Underfitting occurs when a statistical model or machine learning algorithm cannot capture the underlying trend of the data. Underfitting would occur, for example, when fitting a linear model to non-linear data. Such a model would have poor predictive performance.
Overfitting in Regression Analysis
In regression analysis, overfitting a model is a real problem. An overfit model can cause the regression coefficients, p-values, and R-squared to be misleading.
Overfitting a regression model occurs when you attempt to estimate too many parameters from a sample that is too small. Regression analysis uses one sample to estimate the values of the coefficients for all of the terms in the equation.
Larger sample sizes allow you to specify more complex models. For trustworthy results, your sample size must be large enough to support the level of complexity that is required by your research question. If your sample size isn’t large enough, you won’t be able to fit a model that adequately approximates the true model for your response variable. You won’t be able to trust the results.
You must have a sufficient number of observations for each term in a regression model. Simulation studies show that a good rule of thumb is to have 10-15 observations per term in multiple linear regression. However, if the effect size is small or there is high multicollinearity, you may need more observations per term.
Overfitting is more likely with nonparametric and nonlinear models that have more flexibility when learning a target function. As such, many nonparametric machine learning algorithms also include parameters or techniques to limit and constrain how much detail the model learns.
For example, decision trees are a nonparametric machine learning algorithm that is very flexible and is subject to overfitting training data. This problem can be addressed by pruning a tree after it has learned in order to remove some of the detail it has picked up.
A Good Fit in Machine Learning
To avoid overfitting your model in the first place, collect a sample that is large enough so you can safely include all of the predictors, interaction effects, and polynomial terms that your response variable requires. The scientific process involves plenty of research before you even begin to collect data. You should identify the important variables, the model that you are likely to specify, and use that information to estimate a good sample size.
Underfitting refers to a model that can neither model the training data nor generalize to new data. An underfit machine learning model is not a suitable model and will be obvious as it will have poor performance on the training data.
Underfitting is often not discussed as it is easy to detect given a good performance metric. The remedy is to move on and try alternate machine learning algorithms. Nevertheless, it does provide a good contrast to the problem of overfitting.
I have not encountered underfitting very often. Data sets that are used for predictive modelling nowadays often come with too many predictors, not too few.

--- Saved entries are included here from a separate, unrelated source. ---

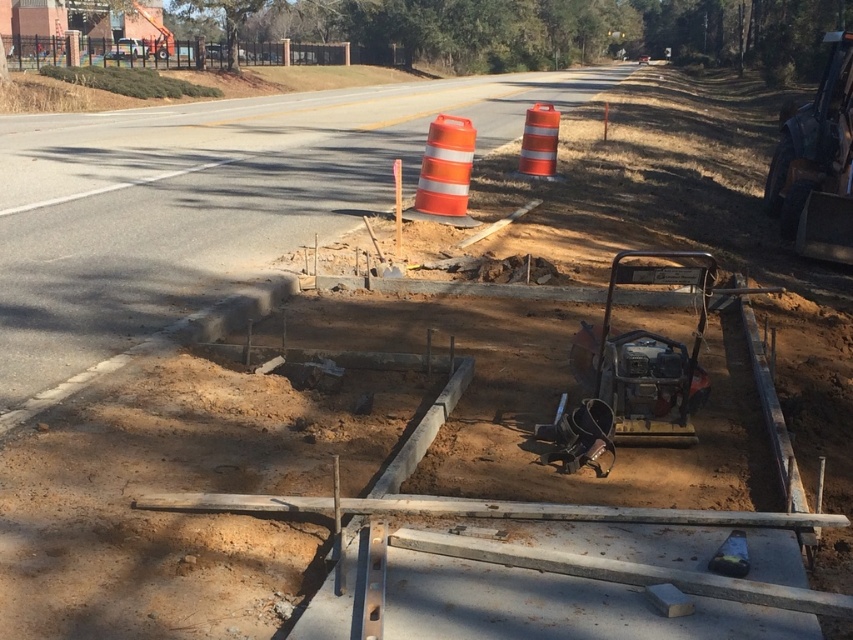 The height and width of the screenshot is (640, 853). What do you see at coordinates (817, 163) in the screenshot?
I see `orange/reflective plastic construction vehicle at upper right` at bounding box center [817, 163].

At what (x,y) coordinates should I click in order to perform the action: click on orange/reflective plastic construction vehicle at upper right. Please return your answer as a coordinate pair (x, y). The height and width of the screenshot is (640, 853). Looking at the image, I should click on (817, 163).

Does point (781, 184) come behind point (556, 122)?

No, it is in front of (556, 122).

Identify the location of orange/reflective plastic construction vehicle at upper right. (817, 163).

Who is positioned more to the left, orange reflective cone at center or orange reflective cone at upper center?

orange reflective cone at center

Which is in front, point (473, 141) or point (538, 102)?

Positioned in front is point (473, 141).

Find the location of a particular element. This screenshot has height=640, width=853. orange reflective cone at center is located at coordinates click(x=445, y=168).

This screenshot has width=853, height=640. Identify the location of orange/reflective plastic construction vehicle at upper right. (817, 163).

Who is more forward, (807, 250) or (439, 144)?

Point (807, 250) is more forward.

Between point (764, 193) and point (461, 122), which one is positioned behind?

The point (764, 193) is behind.

I want to click on orange/reflective plastic construction vehicle at upper right, so click(x=817, y=163). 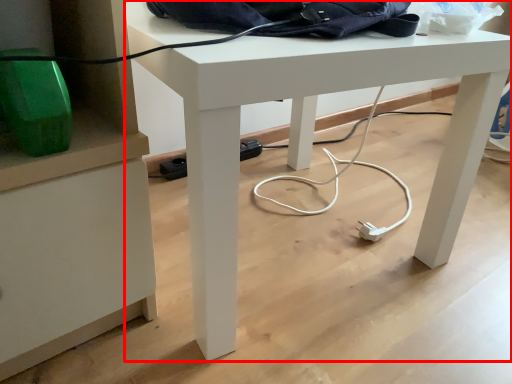 Question: From the image's perspective, where is desk (annotated by the red box) located in relation to messenger bag in the image?

Choices:
 (A) above
 (B) below

Answer: (B) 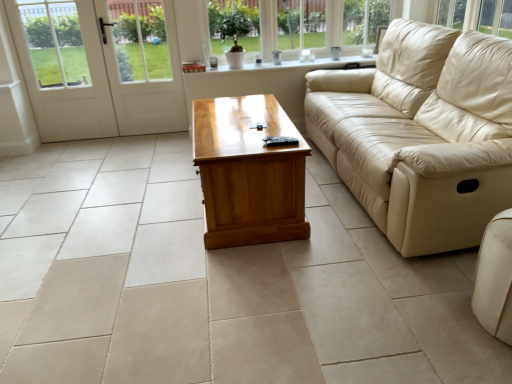 Question: Is clear glass window at upper center facing away from beige leather couch at right, positioned as the 2th studio couch in bottom-to-top order?

Choices:
 (A) no
 (B) yes

Answer: (A)

Question: From a real-world perspective, does clear glass window at upper center stand above beige leather couch at right, the 1th studio couch positioned from the top?

Choices:
 (A) no
 (B) yes

Answer: (B)

Question: From the image's perspective, is clear glass window at upper center on beige leather couch at right, the second studio couch when ordered from front to back?

Choices:
 (A) yes
 (B) no

Answer: (A)

Question: Is the depth of clear glass window at upper center less than that of beige leather couch at right, the 1th studio couch positioned from the top?

Choices:
 (A) yes
 (B) no

Answer: (B)

Question: Is clear glass window at upper center outside beige leather couch at right, marked as the first studio couch in a back-to-front arrangement?

Choices:
 (A) yes
 (B) no

Answer: (A)

Question: Looking at the image, does white wooden screen door at left seem bigger or smaller compared to light brown wood coffee table at center?

Choices:
 (A) big
 (B) small

Answer: (B)

Question: Is white wooden screen door at left inside the boundaries of light brown wood coffee table at center, or outside?

Choices:
 (A) outside
 (B) inside

Answer: (A)

Question: Is point (174, 31) positioned closer to the camera than point (233, 124)?

Choices:
 (A) closer
 (B) farther

Answer: (B)

Question: Based on their positions, is white wooden screen door at left located to the left or right of light brown wood coffee table at center?

Choices:
 (A) right
 (B) left

Answer: (B)

Question: From the image's perspective, relative to white glossy door at left, is beige leather couch at right, marked as the first studio couch in a back-to-front arrangement, above or below?

Choices:
 (A) above
 (B) below

Answer: (B)

Question: Is beige leather couch at right, marked as the first studio couch in a back-to-front arrangement, wider or thinner than white glossy door at left?

Choices:
 (A) thin
 (B) wide

Answer: (B)

Question: From a real-world perspective, is beige leather couch at right, the 1th studio couch positioned from the top, above or below white glossy door at left?

Choices:
 (A) above
 (B) below

Answer: (B)

Question: Is beige leather couch at right, marked as the first studio couch in a back-to-front arrangement, inside or outside of white glossy door at left?

Choices:
 (A) outside
 (B) inside

Answer: (A)

Question: Looking at their shapes, would you say white glossy door at left is wider or thinner than beige leather couch at right, the 1th studio couch positioned from the top?

Choices:
 (A) thin
 (B) wide

Answer: (A)

Question: Does point (161, 24) appear closer or farther from the camera than point (507, 54)?

Choices:
 (A) closer
 (B) farther

Answer: (B)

Nonetheless, when building any model in machine learning for predictive modelling, use validation or cross-validation to assess predictive accuracy – whether you are trying to avoid overfitting or underfitting.
How To Limit
Both overfitting and underfitting can lead to poor model performance. But by far the most common problem in applied machine learning is overfitting.
Overfitting is such a problem because the evaluation of machine learning algorithms on training data is different from the evaluation we actually care the most about, namely how well the algorithm performs on unseen data.

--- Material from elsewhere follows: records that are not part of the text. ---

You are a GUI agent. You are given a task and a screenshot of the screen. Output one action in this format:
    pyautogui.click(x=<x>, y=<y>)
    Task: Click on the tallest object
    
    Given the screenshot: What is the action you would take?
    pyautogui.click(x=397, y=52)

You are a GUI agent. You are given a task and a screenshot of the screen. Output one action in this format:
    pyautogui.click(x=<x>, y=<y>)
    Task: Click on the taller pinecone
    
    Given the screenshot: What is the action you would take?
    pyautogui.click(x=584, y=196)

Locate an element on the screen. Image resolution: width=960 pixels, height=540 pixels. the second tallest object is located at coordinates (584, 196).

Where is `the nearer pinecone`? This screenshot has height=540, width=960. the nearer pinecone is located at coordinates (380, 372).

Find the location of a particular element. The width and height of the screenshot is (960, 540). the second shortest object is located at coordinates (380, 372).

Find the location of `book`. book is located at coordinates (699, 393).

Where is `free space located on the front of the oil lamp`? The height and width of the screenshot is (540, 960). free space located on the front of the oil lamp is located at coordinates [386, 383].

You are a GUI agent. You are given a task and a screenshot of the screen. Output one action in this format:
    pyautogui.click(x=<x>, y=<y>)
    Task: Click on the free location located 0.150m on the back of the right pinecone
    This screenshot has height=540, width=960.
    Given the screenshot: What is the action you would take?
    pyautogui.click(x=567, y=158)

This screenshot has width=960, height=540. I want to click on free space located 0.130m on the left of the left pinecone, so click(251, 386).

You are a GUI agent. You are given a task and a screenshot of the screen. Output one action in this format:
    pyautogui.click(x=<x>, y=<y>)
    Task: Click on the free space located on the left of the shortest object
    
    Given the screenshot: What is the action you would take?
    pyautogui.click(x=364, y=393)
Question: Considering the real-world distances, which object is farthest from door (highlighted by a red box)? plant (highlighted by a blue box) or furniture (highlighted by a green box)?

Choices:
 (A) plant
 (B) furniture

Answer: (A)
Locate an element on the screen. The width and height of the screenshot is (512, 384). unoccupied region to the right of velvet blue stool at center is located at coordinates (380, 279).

There are two important techniques that you can use when evaluating machine learning algorithms to limit overfitting:
- Use a resampling technique to estimate model accuracy.
- Hold back a validation dataset.
The most popular resampling technique is k-fold cross validation. It allows you to train and test your model k-times on different subsets of training data and build up an estimate of the performance of a machine learning model on unseen data.

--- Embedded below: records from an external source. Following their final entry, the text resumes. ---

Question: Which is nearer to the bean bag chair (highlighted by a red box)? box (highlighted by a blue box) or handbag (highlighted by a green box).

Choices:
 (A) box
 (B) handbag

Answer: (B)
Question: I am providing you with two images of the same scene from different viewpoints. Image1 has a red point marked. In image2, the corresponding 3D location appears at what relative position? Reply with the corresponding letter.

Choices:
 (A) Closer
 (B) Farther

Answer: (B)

A validation dataset is simply a subset of your training data that you hold back from your machine learning algorithms until the very end of your project. After you have selected and tuned your machine learning algorithms on your training dataset you can evaluate the learned models on the validation dataset to get a final objective idea of how the models might perform on unseen data.
Using cross validation is a gold standard in applied machine learning for estimating model accuracy on unseen data. If you have the data, using a validation dataset is also an excellent practice.